Welcome to Your New, Neglected Lawn: A Homeowner’s Firsthand Tips
I bought my house in March when Utah’s legendary snow was a foot deep on the south-facing roof, and there was no telling what condition the driveway might be in under all that powder. I was pleasantly surprised when everything melted off, to find green grass in the front half of the yard and a few legacy plants in the backyard under the neighbor’s shade trees. I was kind of relieved that yard maintenance would be low to normal.
Flash forward four months, after an overseas trip, money spent on furniture and repairs, and all of a sudden, I am staring at a literal jungle in my backyard. The nice shade trees next door turned out to be an invasive species that send out runners into every which direction and my poor yard was wide open for infestation.
I spent a month researching and asking, “What am I supposed to do with six-foot invasive trees, weeds, and mess?” Here are the options I found. Hopefully, one will work for you!
Option 1: Hired Help
Pros: Lawn professionals usually have the budget to cover large machine rentals and the experience to identify the best ways to remove a wide variety of plants. They also usually have a crew large enough to get the job done in a day or two at most, so you don’t have to feel like it’s dragging out. Some landscaping companies are even licensed and insured in things like sprinkler installation and working around city power lines.

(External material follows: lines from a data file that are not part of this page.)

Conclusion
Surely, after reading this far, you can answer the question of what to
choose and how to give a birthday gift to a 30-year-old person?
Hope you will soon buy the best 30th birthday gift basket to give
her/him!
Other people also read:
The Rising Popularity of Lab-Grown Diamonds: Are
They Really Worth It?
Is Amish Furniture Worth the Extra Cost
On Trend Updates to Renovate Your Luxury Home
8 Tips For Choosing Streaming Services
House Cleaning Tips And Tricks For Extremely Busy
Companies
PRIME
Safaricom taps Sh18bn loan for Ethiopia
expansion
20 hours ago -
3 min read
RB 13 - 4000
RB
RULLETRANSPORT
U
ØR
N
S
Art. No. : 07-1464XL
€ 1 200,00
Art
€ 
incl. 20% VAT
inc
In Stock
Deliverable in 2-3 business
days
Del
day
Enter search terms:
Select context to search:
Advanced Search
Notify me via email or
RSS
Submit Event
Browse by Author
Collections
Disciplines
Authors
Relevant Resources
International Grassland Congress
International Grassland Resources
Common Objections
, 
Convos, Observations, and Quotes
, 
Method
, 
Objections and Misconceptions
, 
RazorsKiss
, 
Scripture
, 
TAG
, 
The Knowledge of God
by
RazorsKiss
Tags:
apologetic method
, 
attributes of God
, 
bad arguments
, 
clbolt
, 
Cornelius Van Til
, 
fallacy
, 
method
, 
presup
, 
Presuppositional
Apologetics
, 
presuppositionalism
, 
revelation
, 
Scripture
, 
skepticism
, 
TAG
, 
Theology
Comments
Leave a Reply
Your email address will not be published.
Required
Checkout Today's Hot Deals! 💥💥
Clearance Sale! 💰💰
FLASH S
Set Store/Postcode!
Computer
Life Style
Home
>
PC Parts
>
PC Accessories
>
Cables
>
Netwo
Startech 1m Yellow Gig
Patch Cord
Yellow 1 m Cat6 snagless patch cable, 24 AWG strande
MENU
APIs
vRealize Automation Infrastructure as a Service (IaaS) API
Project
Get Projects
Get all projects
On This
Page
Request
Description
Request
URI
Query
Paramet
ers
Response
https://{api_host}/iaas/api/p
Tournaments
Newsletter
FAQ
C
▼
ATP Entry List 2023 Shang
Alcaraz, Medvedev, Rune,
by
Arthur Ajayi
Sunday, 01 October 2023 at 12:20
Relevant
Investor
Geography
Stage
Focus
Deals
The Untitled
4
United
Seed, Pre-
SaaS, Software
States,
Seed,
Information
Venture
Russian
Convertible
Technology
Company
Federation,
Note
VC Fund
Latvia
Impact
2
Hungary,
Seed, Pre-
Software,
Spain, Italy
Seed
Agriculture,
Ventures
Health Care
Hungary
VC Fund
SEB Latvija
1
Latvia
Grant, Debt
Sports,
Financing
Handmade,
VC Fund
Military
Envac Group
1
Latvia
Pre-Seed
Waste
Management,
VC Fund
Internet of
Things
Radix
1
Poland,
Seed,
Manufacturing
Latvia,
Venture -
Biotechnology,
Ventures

Cons: Hiring a local landscaping crew can be really costly; one company I interviewed said they charged a base rate of $150/hour, then $50 per hour per crewman in addition. So a three-hour job with three men working would cost $600. They’re also often in high demand in the summer, and you may have a hard time scheduling a time that works on your timeline. Also, I had a terrible time with people on Thumbtack. They were inconsistent and unresponsive, and the app didn’t allow for me to explain just how bad the yard was, so most people who put a bid out on my job canceled when they saw the pictures.
Option 2: Goats
Yes, you read that right. Amazon may have been the first to offer goat rentals for out-of-control weed cleanup (which appears to have phased out), but there are farms and rescues all over the country catching onto this trendy (all natural) yardwork option, like Rentagoat.com.
Pros: Goats are entertaining to watch. They’re hearty critters that can eat tough plants and even plants that are poisonous to other animals. Their, ugh… output… is a natural fertilizer. And they’re pretty speedy. The local goat farm I was in touch with estimated several hours to a half day for a 2000 square foot area like mine.
Cons: Every single person who had any experience with goats said if your fence won’t hold water, it won’t hold goats. Apparently, they’re escape artists! Obviously, the rental company should be responsible for containing their goats, but know that they may charge extra to install temporary electric fences if your fence isn’t in good shape. Part of the cost of goats includes their transportation and containment. Also, goats aren’t picky – they’ll eat literally everything they see. Which is great if your backyard is truly just weeds. But if you’re trying to preserve certain bushes, plants, or flowers, goats are not going to comply with your wishes. Goats don’t really offer a permanent solution to weed control, either. They’re more like a head-start to get the weeds back to a place where you can manage them on your own.
via A Garden for the House
Options 3: Organic Control
Not quite as crazy as goats, several landscape experts and environmental scientists I’ve read recommend wet newspaper and cardboard. Obviously, you have to get the weeds down to a reasonable height before you can smother them with cardboard, but the mulching process begins almost immediately once you lay all the paper.
Pros: It’s pretty easy to dumpster dive and scrounge cardboard or newspaper for free. (And if you’ve just moved, you’re probably DYING for something useful to do with all those boxes!) Most newsprint is made of organic or soy-based inks so you don’t have to worry about adding toxins to your soil. And the way these paper products break down, they actually enhance your soil composition – so you end up with better dirt afterward!
Cons: The bigger an area you have to cover, the more materials you need. And if you don’t have a sprinkler system or way to keep them damp pretty consistently, the newspaper and cardboard can blow away in a stiff breeze. Another interesting observation about cardboard, in particular, is that the square shape is great for general coverage, but makes the edging harder – weeds tend to creep back in along the edges of the cardboard.
I ended up hiring a pair of local guys to machete my backyard down to stubble and spray organic weed killer for me. Be prepared to uncover surprises in the process of reclaiming an overgrown yard. I was “gifted” three yellow jackets nests. But also the guys were precise enough to preserve the yucca in one corner of the yard and remove all of the waste for me. And the cost to have them do in one day what it would have taken me weeks to accomplish by myself was very worth it in the end.
What crazy tricks have you tried for an overgrown yard? I want to hear them all!